Erbaut wurde das Wirtshaus 1893 im Fachwerkstil und bestand aus dem zweigeschossigen Wirtshaus und einer Gaststube. Neben und hinter der Gaststätte gab es einen Garten mit Lindenbäumen, in deren Schatten die Menschen nicht nur aus Lichtenrade gerne verweilten sondern auch Berliner, die als Wochenendvergnügen ins Umland herausfuhren um sich zu erholen und hier auf ein Bier einkehren konnten. Etwas später (1898) wurde dann von der Schlossbrauerei Schöneberg die Alte Mälzerei errichtet, ein moderner Industriebetrieb zum Mälzen des Getreides. Da beim Mälzen, der Vorstufe des Bierbrauens, starke Gerüche entstehen, wurde dieser Betrieb hierher ins Umland verlegt, war aber nur bis in die zwanziger Jahre in Funktion. Die Schloss-brauerei nutzte das Wirtshaus zum Ausschank ihres Bieres. Zwischen Mälzerei und dem Wirtshaus gab es damals auch noch einen Ruderteich.
Allerdings gibt es auch eine dunklere Seite des Wirtshauses:
In den Kriegsjahren waren in dem Gebäude Zwangsarbeiterinnen untergebracht.

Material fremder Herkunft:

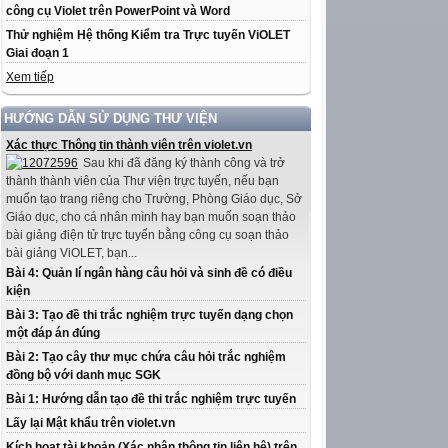
công cụ Violet trên PowerPoint và Word
Thử nghiệm Hệ thống Kiểm tra Trực tuyến ViOLET
Giai đoạn 1
Xem tiếp
HƯỚNG DẪN SỬ DỤNG THƯ VIỆN
Xác thực Thông tin thành viên trên violet.vn
Sau khi đã đăng ký thành công và trở
thành thành viên của Thư viện trực tuyến, nếu bạn
muốn tạo trang riêng cho Trường, Phòng Giáo dục, Sở
Giáo dục, cho cá nhân mình hay bạn muốn soạn thảo
bài giảng điện tử trực tuyến bằng công cụ soạn thảo
bài giảng ViOLET, bạn...
Bài 4: Quản lí ngân hàng câu hỏi và sinh đề có điều
kiện
Bài 3: Tạo đề thi trắc nghiệm trực tuyến dạng chọn
một đáp án đúng
Bài 2: Tạo cây thư mục chứa câu hỏi trắc nghiệm
đồng bộ với danh mục SGK
Bài 1: Hướng dẫn tạo đề thi trắc nghiệm trực tuyến
Lấy lại Mật khẩu trên violet.vn
Kích hoạt tài khoản (Xác nhận thông tin liên hệ) trên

Die beständig wachsende Bevölkerung Lichtenrades nutzte die Räumlichkeiten jahrzehntelang für Familienfeste, Tanzabende, Bälle, Nikolausfeiern u.a. In den 60ern wurden auch Unterbringungs-möglichkeiten für Gäste eingerichtet und das Wirtshaus erhielt die Konzession für einen Hotelbetrieb. In den 70er/80er Jahren gab es hier auch eine Disco „Happy Buhr“, in Anlehnung an den Namen der damaligen Besitzer des Hauses, Familie Buhr.
Dann stand das Haus lange Zeit leer und wurde dem Verfall preisgegeben...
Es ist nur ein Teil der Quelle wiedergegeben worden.